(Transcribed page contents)
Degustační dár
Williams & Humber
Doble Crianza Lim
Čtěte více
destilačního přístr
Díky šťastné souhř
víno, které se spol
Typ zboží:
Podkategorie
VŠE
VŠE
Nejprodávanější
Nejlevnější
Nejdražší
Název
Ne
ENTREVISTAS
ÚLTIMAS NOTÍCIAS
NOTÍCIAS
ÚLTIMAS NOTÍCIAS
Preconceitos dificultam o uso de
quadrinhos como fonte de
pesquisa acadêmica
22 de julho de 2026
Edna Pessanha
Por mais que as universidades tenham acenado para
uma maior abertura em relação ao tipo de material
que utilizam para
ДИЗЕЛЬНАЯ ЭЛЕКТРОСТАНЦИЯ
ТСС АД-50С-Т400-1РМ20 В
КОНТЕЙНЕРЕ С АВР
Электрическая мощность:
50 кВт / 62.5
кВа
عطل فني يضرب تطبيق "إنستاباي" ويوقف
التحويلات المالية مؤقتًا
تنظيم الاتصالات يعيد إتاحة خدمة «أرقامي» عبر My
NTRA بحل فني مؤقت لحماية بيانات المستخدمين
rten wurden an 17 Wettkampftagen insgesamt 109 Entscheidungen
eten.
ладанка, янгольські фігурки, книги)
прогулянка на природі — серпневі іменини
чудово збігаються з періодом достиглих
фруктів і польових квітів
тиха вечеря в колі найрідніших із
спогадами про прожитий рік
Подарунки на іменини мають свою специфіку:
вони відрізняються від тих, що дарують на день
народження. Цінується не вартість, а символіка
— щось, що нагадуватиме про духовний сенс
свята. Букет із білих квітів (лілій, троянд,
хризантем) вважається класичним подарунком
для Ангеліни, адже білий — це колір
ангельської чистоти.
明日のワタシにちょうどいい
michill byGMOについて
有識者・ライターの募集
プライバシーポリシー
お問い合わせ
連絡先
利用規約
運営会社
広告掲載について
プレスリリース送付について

### Brief
All lines carrying the word "para" must be copied from the data above.

### Finished exercise
Por mais que as universidades tenham acenado para
que utilizam para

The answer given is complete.